House debates
Thursday, 4 July 2019
Matters of Public Importance
Indigenous Affairs
4:17 pm
Julian Leeser (Berowra, Liberal Party) Share this | Hansard source
I would like to thank the member for Barton for moving this MPI and to congratulate her on her appointment as the shadow minister in this area. I also acknowledge the minister in this space, Minister Wyatt, who is the first Indigenous Minister for Indigenous Affairs and is doing a wonderful job. This is a very important matter of public importance. Both the minister and the shadow minister raised the extraordinary figure of William Cooper. William Cooper was a great petitioner, a great activist, a great Yorta Yorta man and a great leader of people. When he presented his petition to King George in the 1930s it is to be remembered that the number of Aboriginal people in Australia had declined so much that Aboriginal leaders at that time were worried about the very survival of their people. As the member for Barton said, one of the good things today is that, as we know, the total number of Aboriginal people is actually growing in our country, whereas, in William Cooper's day, the future looked incredibly bleak.
As my friend the member for Macarthur will know, the other thing that was extraordinary about William Cooper was that in 1938 he was one of the few people, despite the challenges of his own people, who decided to petition the German embassy against the discrimination and violent action against Jews in Germany on Kristallnacht. That was an extraordinary act from an extraordinary leader. I think we should all celebrate William Cooper for not only his leadership of his own people but his leadership of our country.

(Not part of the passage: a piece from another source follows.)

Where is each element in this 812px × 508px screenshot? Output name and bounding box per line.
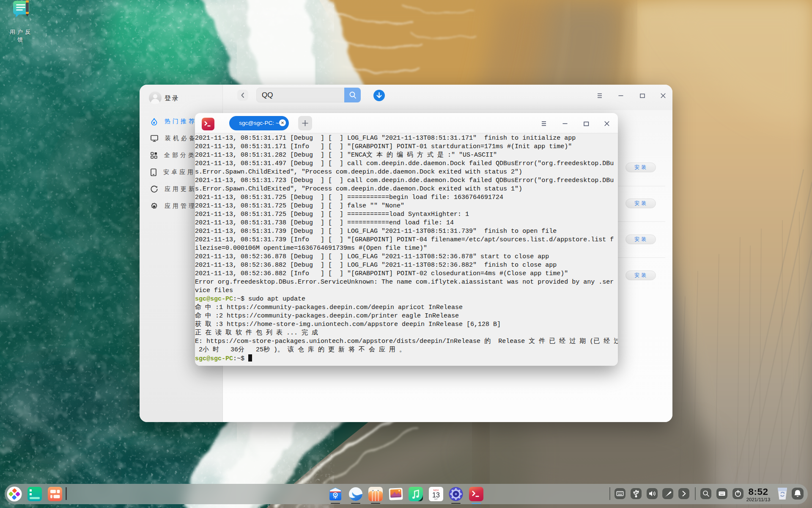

Australia is a wonderful place to live. This is probably the greatest country in the world. We are a country of great fortune, great riches and great success. But, unfortunately, not everyone shares in that success, and many of the social and economic indicators are that Indigenous people probably miss out on that success more than almost any other group of people. You only needed to hear the passion that the Prime Minister displayed today in his answer in relation to Indigenous suicide to see the major challenge that we as a country face in dealing with this. I am delighted to see him and the Minister for Indigenous Australians make this a great priority, with the $34.1 million injection into Indigenous suicide prevention, particularly supporting leadership locally among Indigenous people to deal with these issues. After the election, I took some time and read the dreadful report into those suicides in the Kimberley. That coroner's report is a most arresting document, not just because of the individual cases but because the coroner looks at some of the systemic factors that cause Indigenous suicide, particularly in that community. I'm pleased to see that $19.6 million is going to deal with the issues of Indigenous suicide in the Kimberley.
Last year I had the great privilege of co-chairing, with Senator Dodson, the Joint Select Committee on Constitutional Recognition relating to Aboriginal and Torres Strait Islander Peoples, from which the recommendation of co-design came. I want to thank and acknowledge the minister, the Prime Minister and the government for adopting all of the recommendations of that report. It was a very important report. Much has been made of the issue of co-design today. I want to explain why we chose to recommend a process of co-design. The first reason is that, as I think the member for Lingiari said, people in Indigenous communities are sick of people here in Canberra telling them that they know best for their communities. If a process of bottom-up consultation is going to work, it has to be designed with the people for whom the service is going to be provided in mind so that it works for them.
Secondly, we simply did not have time to adequately go round and do that task in the nine months that we had to complete our report. Thirdly, if this is going to change lives, it has to be culturally appropriate. Something that might work in my electorate in northern Sydney will be very different to something that works in Kununurra or in remote communities in the Torres Strait or in North Queensland.
The final reason is that a process of co-design evidences a partnership. Co-design isn't Indigenous people designing something by themselves. It's not us in Canberra telling them what to do. It is a design process that involves government and Indigenous communities in the community where the challenges are faced. It gives me great encouragement to see the way in which the notion of this partnership is at the heart of everything that the minister has said he wants to achieve and wants to do in this space in his approach to Indigenous affairs, whether it is in relation to improving health and education outcomes, addressing employment or improving the lives of Indigenous people. It is only through partnership that we can achieve the change that all Australians seek.